13. November 2011  |  axel  |  0

Wir sind es wieder – die Tagebuchschreiber! Mit unglaublich vielen Fotos diesmal, denn – wie gesagt – jetzt liegen wir im Endspurt. Und das dank des sagenhaften, wunderschönen, milden und trockenen Wetters seit über 7 Wochen. Das hätte auch ganz anders ausgehen können, mit einem halben Meter Schnee und keiner Chance auf Außenarbeiten … (wenn Engel bauen …??).

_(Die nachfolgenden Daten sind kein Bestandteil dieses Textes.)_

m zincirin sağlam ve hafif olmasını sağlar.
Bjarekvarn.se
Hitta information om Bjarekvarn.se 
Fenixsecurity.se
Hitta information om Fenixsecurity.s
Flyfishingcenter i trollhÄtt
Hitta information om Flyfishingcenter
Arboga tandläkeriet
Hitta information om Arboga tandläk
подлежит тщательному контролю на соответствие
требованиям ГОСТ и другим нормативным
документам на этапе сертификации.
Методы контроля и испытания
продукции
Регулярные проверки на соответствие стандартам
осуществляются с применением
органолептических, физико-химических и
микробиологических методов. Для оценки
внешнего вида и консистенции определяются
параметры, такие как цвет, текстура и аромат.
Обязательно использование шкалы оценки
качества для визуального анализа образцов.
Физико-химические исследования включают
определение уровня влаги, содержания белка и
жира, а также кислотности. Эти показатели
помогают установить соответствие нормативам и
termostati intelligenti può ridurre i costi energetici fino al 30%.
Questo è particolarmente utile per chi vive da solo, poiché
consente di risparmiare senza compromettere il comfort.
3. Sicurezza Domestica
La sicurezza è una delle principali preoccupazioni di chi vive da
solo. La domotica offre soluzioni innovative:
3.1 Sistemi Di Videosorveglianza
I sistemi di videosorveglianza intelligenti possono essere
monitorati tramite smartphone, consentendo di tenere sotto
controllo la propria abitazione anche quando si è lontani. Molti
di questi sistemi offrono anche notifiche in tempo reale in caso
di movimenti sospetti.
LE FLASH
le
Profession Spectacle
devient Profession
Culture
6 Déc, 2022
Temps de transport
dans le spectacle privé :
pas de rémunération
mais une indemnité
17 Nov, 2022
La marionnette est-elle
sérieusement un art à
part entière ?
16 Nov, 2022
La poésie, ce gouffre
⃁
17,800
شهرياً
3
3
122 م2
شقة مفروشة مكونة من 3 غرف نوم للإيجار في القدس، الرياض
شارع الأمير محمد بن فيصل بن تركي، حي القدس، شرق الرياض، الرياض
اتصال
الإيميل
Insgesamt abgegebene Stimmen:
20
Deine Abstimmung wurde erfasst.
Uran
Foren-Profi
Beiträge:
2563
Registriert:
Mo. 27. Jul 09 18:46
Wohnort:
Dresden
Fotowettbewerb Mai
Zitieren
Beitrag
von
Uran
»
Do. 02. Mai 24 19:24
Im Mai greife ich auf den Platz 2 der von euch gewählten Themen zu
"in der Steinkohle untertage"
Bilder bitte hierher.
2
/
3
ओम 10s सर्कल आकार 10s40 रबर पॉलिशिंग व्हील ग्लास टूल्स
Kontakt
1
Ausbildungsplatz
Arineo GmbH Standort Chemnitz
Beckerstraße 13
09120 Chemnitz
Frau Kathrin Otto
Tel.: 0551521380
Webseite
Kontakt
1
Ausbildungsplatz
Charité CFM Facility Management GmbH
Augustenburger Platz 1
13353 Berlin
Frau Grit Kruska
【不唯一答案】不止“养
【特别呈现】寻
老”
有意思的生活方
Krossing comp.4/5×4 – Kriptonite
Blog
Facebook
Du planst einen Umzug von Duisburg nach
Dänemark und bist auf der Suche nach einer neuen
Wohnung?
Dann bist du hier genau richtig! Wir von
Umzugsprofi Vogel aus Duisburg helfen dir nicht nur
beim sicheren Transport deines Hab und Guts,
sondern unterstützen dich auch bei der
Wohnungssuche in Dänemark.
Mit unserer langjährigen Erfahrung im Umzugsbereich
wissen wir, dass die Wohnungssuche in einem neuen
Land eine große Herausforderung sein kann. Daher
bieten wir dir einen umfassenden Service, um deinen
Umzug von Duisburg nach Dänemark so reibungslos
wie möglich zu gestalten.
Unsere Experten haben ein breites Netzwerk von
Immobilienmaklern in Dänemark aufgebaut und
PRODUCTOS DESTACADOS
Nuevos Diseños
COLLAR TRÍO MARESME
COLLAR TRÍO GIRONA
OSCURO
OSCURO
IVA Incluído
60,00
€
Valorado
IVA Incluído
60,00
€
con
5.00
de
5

Die Fassadenarbeiten an den Gebäuden sind nun fast alle fertiggestellt, beinah alle Fenster drin, die Dächer dicht, die Heizungen wieder an. Wichtige Schritte, damit der Innenausbau gut voranschreiten kann. Nur in der Orangerie und in der Baumallee sowie im neuen Saunaanbau fehlen noch die Türen – hier warten wir sehnsüchtig, kommende Woche sollen sie kommen.

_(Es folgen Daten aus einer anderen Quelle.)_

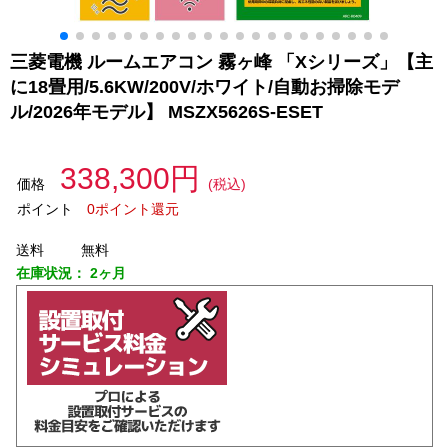
三菱電機 ルームエアコン 霧ヶ峰 「Xシリーズ」【主
に18畳用/5.6KW/200V/ホワイト/自動お掃除モデ
ル/2026年モデル】 MSZX5626S-ESET
338,300円
価格
(税込)
ポイント
0ポイント還元
送料
無料
在庫状況：
2ヶ月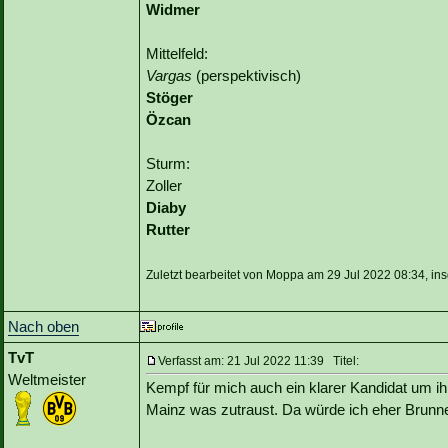
Widmer
Mittelfeld:
Vargas
(perspektivisch)
Stöger
Özcan
Sturm:
Zoller
Diaby
Rutter
Zuletzt bearbeitet von Moppa am 29 Jul 2022 08:34, in
Nach oben
TvT
Verfasst am: 21 Jul 2022 11:39 Titel:
Weltmeister
Kempf für mich auch ein klarer Kandidat um i
Mainz was zutraust. Da würde ich eher Brun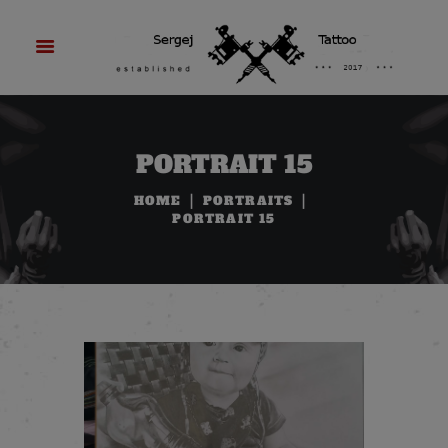
PORTRAIT 15
HOME
PORTRAITS
PORTRAIT 15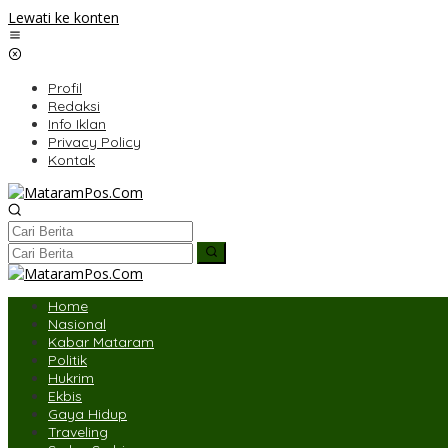
Lewati ke konten
Profil
Redaksi
Info Iklan
Privacy Policy
Kontak
Home
Nasional
Kabar Mataram
Politik
Hukrim
Ekbis
Gaya Hidup
Traveling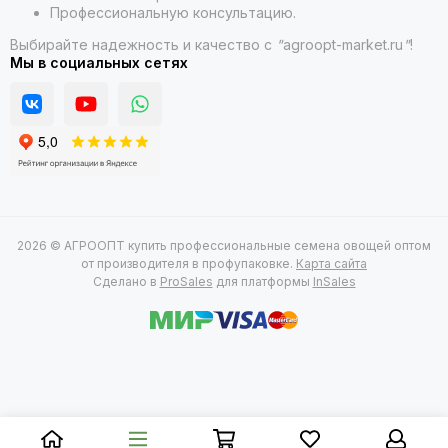
Профессиональную консультацию.
Выбирайте надежность и качество с
"
agroopt-market.ru
"
!
Мы в социальных сетях
2026 © АГРООПТ купить профессиональные семена овощей оптом
от производителя в профупаковке.
Карта сайта
Сделано в
ProSales
для платформы
InSales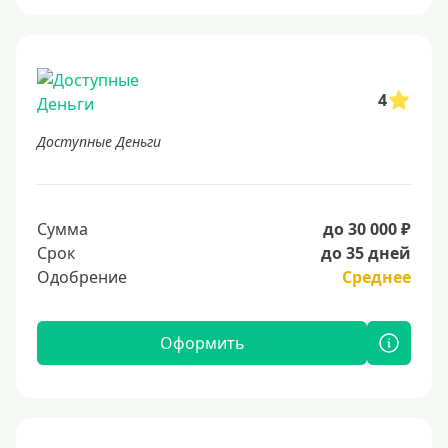
4
Доступные Деньги
Сумма
до 30 000 ₽
Срок
до 35 дней
Одобрение
Среднее
Оформить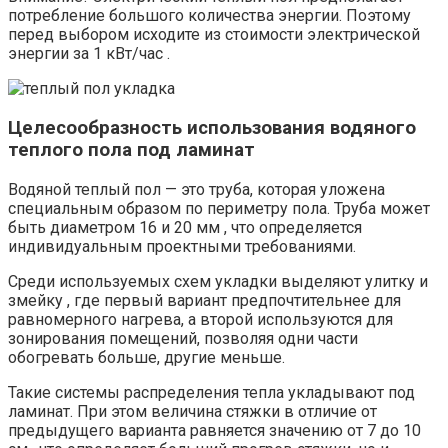
потребление большого количества энергии. Поэтому
перед выбором исходите из стоимости электрической
энергии за 1 кВт/час .
Целесообразность использования водяного
теплого пола под ламинат
Водяной теплый пол — это труба, которая уложена
специальным образом по периметру пола. Труба может
быть диаметром 16 и 20 мм , что определяется
индивидуальным проектными требованиями.
Среди используемых схем укладки выделяют улитку и
змейку , где первый вариант предпочтительнее для
равномерного нагрева, а второй используются для
зонирования помещений, позволяя одни части
обогревать больше, другие меньше.
Такие системы распределения тепла укладывают под
ламинат. При этом величина стяжки в отличие от
предыдущего варианта равняется значению от 7 до 10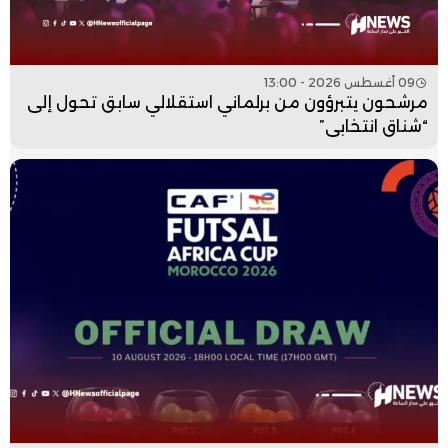
09 أغسطس 2026 - 13:00
مرشحون يتبرؤون من برلماني استقلالي سابق تحول إلى
“شناق انتخابي”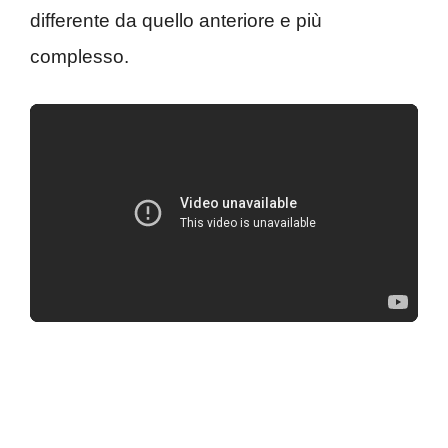
differente da quello anteriore e più
complesso.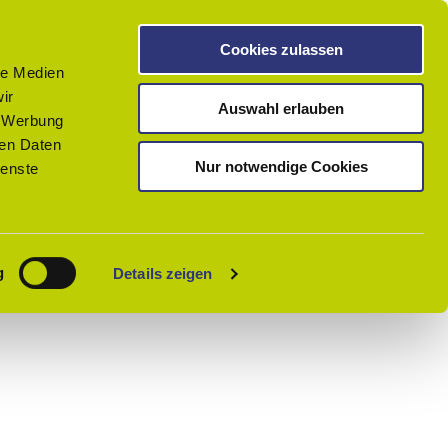
Cookies zulassen
le Medien
ir
Auswahl erlauben
, Werbung
ren Daten
Nur notwendige Cookies
ienste
Teilen
PDF
Merken
g
Details zeigen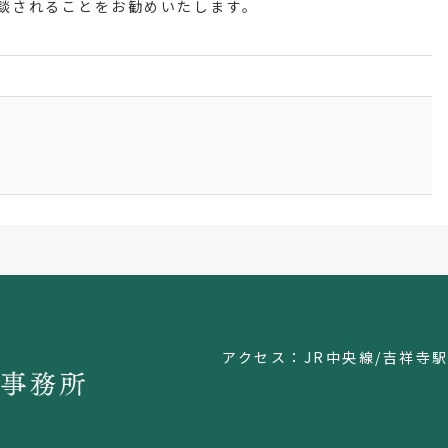
談されることをお勧めいたします。
アクセス：JR中央線/吉祥寺駅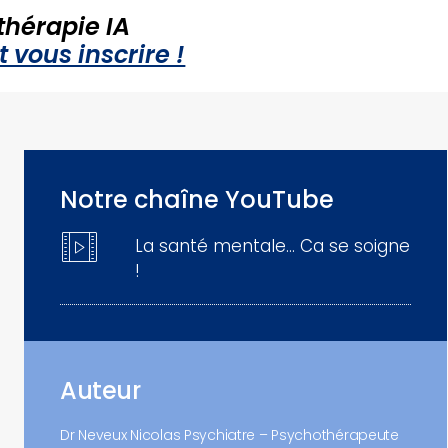
thérapie IA
 vous inscrire !
Notre chaîne YouTube
La santé mentale… Ca se soigne
!
Auteur
Dr Neveux Nicolas Psychiatre – Psychothérapeute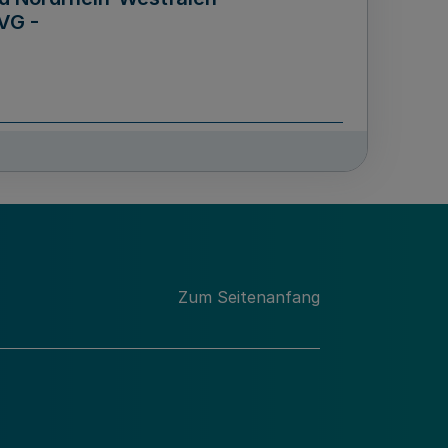
VG -
und Männern für das Land
lungsgesetz - LGG)
etz
Zum Seitenanfang
des für Wissenschaft
Nordrhein-Westfalen
nung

Letzte Woche wurden die letzten Estricharbeiten fertiggestellt, nun sind in der neuen Alten Tann und Baumallee schon die Maler und Bodenleger unterwegs. Besonders beeindruckend war der Einbau der Lüftung in der Küche – unglaublich, was da alles unter der Decke steckt! Überhaupt ist es sehr eindrucksvoll zu erleben, wie komplex, vielschichtig, voneinander abhängig so ein Bauvorhaben ist. Tausende aufeinander aufbauende Schritte – und immer muss A vor B kommen, sonst gibt es Probleme. Hut ab vor allen Planern und Ausführern!!

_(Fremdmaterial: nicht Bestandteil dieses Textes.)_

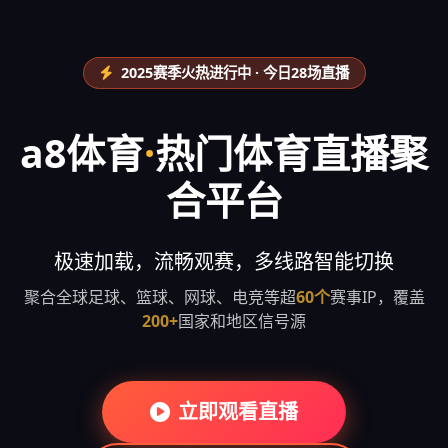
2025赛季火热进行中 · 今日28场直播
a8体育
·
热门体育直播聚
合平台
极速加载，流畅观赛，多线路智能切换
聚合全球足球、篮球、网球、电竞等超
60个
赛事IP，覆盖
200+
国家和地区信号源
立即观看直播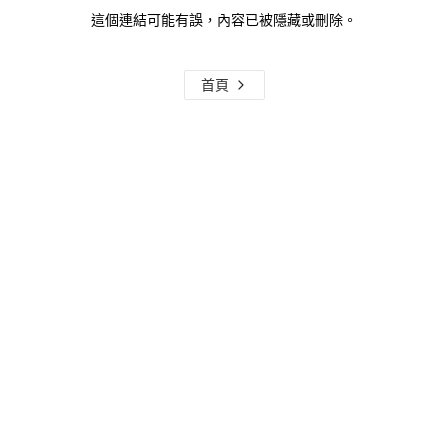
這個連結可能有誤，內容已被隱藏或刪除。
首頁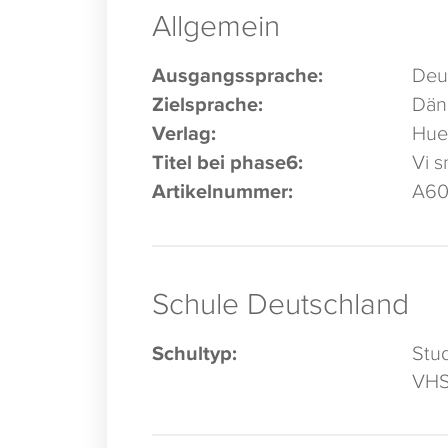
Allgemein
Ausgangssprache:
Deu
Zielsprache:
Dän
Verlag:
Hue
Titel bei phase6:
Vi s
Artikelnummer:
A6
Schule Deutschland
Schultyp:
Stu
VH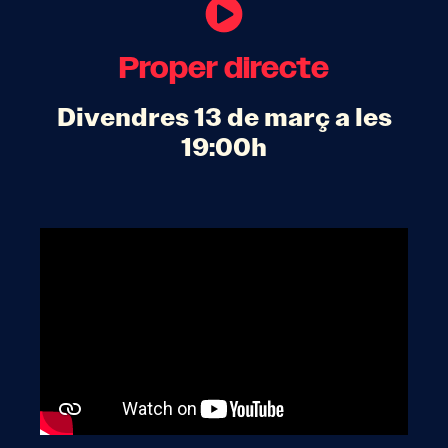
Proper directe
Divendres 13 de març a les
19:00h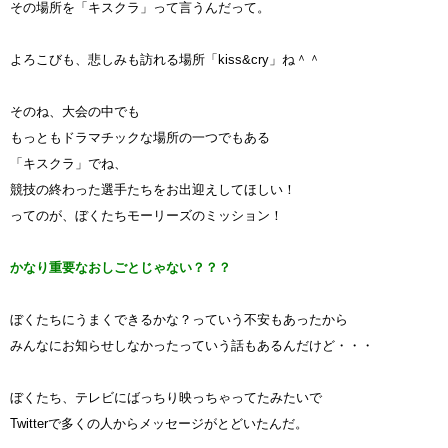
その場所を「キスクラ」って言うんだって。
よろこびも、悲しみも訪れる場所「kiss&cry」ね＾＾
そのね、大会の中でも
もっともドラマチックな場所の一つでもある
「キスクラ」でね、
競技の終わった選手たちをお出迎えしてほしい！
ってのが、ぼくたちモーリーズのミッション！
かなり重要なおしごとじゃない？？？
ぼくたちにうまくできるかな？っていう不安もあったから
みんなにお知らせしなかったっていう話もあるんだけど・・・
ぼくたち、テレビにばっちり映っちゃってたみたいで
Twitterで多くの人からメッセージがとどいたんだ。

Dank des wunderschönen Wetters konnten auch die arg ramponierten Wege, Pflasterbereiche und Grünflächen zum großen Teil wiederhergestellt werden – und sie werden noch schöner als vorher! Obstbäume wurden geplanzt, man hat den Eindruck, der Tannerhof ist eingebettet in eine Obstwiese. Auch der Bereich vor dem Badehaus wurde verändert – die Teerfläche verkleinert, ein Baum gepflanzt und vielleicht sprießt bald schon das erste Grün?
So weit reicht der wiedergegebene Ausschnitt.